Aug. 13 (UPI) — The U.S. State Department on Wednesday imposed visa restrictions on foreign government officials accused of assisting the Cuban regime in a scheme exploiting medical professionals.
Officials from several African nations, Cuba Grenada were sanctioned in a State Department news release. Then later Wednesday, several Brazilian government officials and former Pan American Health Organization officials were targeted for their work with Brazil’s More Doctors program. In all situations, their family members are also affected.
“We are committed to ending this practice,” Secretary of State Marco Rubio posted on X after the African and Grenadian officials were sanctioned. “Countries who are complicit in this exploitative practice should think twice.”
After Brazilians were named, Marco wrote on X: “Mais Médicos [Spanish for More Doctors] was an unconscionable diplomatic scam of foreign ‘medical missions.'”
Cuba is accused of sending the workers to some 50 countries for little or no pay for long hours, keeping their passports, confiscating medical credentials, and subjecting them to surveillance and curfews. Many of them reported being sexually abused by their supervisors. If they left the program, they faced repercussions.
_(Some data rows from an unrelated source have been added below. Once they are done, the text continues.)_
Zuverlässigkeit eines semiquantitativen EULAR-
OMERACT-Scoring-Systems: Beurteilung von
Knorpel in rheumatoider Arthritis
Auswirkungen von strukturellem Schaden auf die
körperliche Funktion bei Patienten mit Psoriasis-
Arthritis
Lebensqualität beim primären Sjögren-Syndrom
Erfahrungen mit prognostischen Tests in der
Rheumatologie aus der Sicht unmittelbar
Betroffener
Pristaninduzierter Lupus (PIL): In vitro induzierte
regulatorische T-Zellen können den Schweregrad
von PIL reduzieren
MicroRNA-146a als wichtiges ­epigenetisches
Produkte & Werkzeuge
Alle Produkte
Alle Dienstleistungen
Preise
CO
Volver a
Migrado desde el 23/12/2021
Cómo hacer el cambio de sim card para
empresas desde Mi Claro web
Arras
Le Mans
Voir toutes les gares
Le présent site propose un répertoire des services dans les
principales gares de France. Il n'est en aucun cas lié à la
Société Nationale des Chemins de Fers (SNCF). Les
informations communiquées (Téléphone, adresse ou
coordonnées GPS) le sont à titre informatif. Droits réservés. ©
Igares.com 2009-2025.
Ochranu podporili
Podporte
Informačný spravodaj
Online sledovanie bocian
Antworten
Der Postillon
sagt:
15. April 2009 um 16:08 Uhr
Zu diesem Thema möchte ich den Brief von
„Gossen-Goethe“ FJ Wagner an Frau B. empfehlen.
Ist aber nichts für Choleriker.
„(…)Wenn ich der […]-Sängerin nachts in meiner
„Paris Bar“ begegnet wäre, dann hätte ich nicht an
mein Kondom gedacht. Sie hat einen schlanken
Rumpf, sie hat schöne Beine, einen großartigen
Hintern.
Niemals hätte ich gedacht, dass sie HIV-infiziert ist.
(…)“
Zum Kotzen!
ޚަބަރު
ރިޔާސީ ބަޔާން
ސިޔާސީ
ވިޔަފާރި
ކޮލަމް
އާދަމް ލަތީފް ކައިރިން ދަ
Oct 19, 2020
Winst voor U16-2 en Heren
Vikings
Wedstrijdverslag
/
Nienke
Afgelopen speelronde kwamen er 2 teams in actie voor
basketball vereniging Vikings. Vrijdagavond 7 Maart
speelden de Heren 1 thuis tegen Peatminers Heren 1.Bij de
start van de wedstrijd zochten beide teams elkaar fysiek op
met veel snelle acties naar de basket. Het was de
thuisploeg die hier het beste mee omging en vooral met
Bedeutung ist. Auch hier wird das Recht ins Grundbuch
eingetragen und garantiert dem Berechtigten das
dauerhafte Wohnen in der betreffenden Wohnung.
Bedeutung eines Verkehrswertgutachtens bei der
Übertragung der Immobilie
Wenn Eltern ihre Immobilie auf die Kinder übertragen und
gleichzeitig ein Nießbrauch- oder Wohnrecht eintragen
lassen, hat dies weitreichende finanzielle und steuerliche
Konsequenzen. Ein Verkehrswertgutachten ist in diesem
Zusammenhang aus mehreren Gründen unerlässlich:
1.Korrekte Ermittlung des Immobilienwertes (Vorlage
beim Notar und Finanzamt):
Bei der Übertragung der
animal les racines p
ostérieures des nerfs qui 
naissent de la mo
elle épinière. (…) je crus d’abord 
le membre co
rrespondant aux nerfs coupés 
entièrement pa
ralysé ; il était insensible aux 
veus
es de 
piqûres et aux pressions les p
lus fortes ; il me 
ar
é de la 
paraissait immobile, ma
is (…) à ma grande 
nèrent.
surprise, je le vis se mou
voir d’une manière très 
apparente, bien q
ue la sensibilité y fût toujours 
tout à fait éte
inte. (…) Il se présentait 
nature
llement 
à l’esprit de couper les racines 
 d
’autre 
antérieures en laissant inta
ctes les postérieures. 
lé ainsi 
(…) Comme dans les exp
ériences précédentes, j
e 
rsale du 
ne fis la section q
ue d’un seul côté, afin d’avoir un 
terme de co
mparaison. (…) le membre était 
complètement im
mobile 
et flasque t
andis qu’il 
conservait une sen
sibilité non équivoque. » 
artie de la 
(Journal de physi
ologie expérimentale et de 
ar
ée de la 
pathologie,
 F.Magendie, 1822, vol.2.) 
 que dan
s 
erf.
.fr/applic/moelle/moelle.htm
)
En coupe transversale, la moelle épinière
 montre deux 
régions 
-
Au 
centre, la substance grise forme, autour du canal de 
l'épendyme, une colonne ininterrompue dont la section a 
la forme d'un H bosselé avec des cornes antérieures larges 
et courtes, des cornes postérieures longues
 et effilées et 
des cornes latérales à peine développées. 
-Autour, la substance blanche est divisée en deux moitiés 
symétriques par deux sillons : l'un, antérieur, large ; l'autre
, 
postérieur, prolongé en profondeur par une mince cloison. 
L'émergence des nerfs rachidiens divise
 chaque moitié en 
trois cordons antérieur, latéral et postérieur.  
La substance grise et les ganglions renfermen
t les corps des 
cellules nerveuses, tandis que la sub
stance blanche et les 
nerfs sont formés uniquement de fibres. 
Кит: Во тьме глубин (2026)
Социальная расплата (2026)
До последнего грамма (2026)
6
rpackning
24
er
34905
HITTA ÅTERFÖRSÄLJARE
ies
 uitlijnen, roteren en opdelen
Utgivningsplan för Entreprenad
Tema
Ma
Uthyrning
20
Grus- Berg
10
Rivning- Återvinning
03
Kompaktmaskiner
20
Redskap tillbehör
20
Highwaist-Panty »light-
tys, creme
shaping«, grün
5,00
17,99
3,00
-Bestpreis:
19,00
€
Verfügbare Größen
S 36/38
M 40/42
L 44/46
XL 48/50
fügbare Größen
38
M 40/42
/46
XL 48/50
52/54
Rubio said “several” African nations were sanctioned. Marco and the news release didn’t name that continent’s countries or the officials involved there, as well as Cuba and Grenada.
But the release about Brazil named: Mozart Julio Tabosa Sales and Alberto Kleiman, who worked in the nation’s Ministry of Health, played a role in planning and implementing the New Doctors program.
These officials used PAHO as an intermediary with the Cuban regime to implement the program “without following Brazilian constitutional requirements, dodging U.S. sanctions on Cuba, and knowingly paying the Cuban regime what was owed to Cuban medical workers,” according to the release.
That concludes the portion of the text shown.